Transferred value. Most commodities do not sell at their values; otherwise highly demanded commodities like oil would not be produced, since their almost labor-less production would not generate enough surplus value directly. Consequently, some value from branches of production which require less investment in machinery and plant (e.g., textiles) must be transferred through market competition into the branches like the oil industry which require much more investment in technology. This means that oil is a commodity that is the object of the collective interest of capitalists around the planet. Any attempt to run such an industry in a way that would be detrimental to the general capitalist interest will face opposition from a vast assembly of individual capitalists around the world. (As Kissinger said in the early 1970s: “Oil is too important to leave it to the Arabs.”) Thus oil companies are closely monitored (and regulated) by capitalist governments domestically and internationally. It is not only the US oil companies that are vitally interested in the fate of the oil reserves of Iraq; there are behind them many other kinds of corporations in the US, Europe and Japan whose profits will depend upon that fate as well.
Indeed, there is such a collective (almost communal) capitalist concern for industries that (a) produce commodities with high levels of machinery and little direct labor and that (b) are important to the production of commodities, they can easily be the object of political and military action by a capitalist class domestically and internationally.
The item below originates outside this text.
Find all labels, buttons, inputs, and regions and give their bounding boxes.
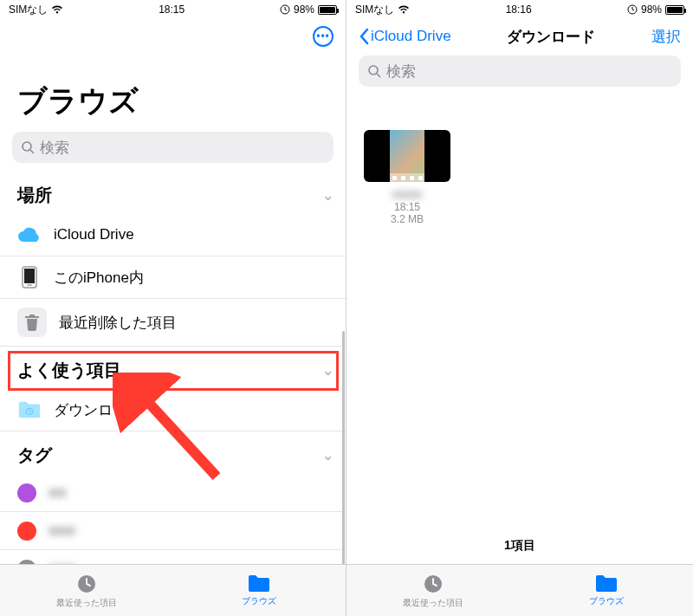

Sometimes this action can be legislative. For example, Rockefeller’s oil operations were the initial target of the “anti-trust” movement in the late 19th and early 20th century US. But sometimes this action can be violent and prompt wars—as can be seen from the British attack on Ottoman Iraq in WWI to the 2003 US/UK invasion of Saddam’s Iraq.
Rent. Rent is one of the categories of political economy that is clearly relevant to the oil industry. There is a rent that goes to the owners of the oil fields due to the fact that not all underground oil is the same. Some is “sweet” (i.e., it has a low sulphur content), some is not; some is deep, some is not; some is on land, some is not; some requires a lot of technology to find, some does not. Clearly, if the price of oil is roughly the same throughout the world, then the owner of the territory where the oil has positive characteristics can charge rent (and expect to be paid it). Indeed, there is probably some “Absolute Rent” in the rental costs of oil that is paid simply as tribute to the regime of private property even when a company is producing in the worst oil areas. All this rental value comes from the transferred value from the rest of the capitalist system. Again, there is a collective capitalist interest in its part of the cost of oil.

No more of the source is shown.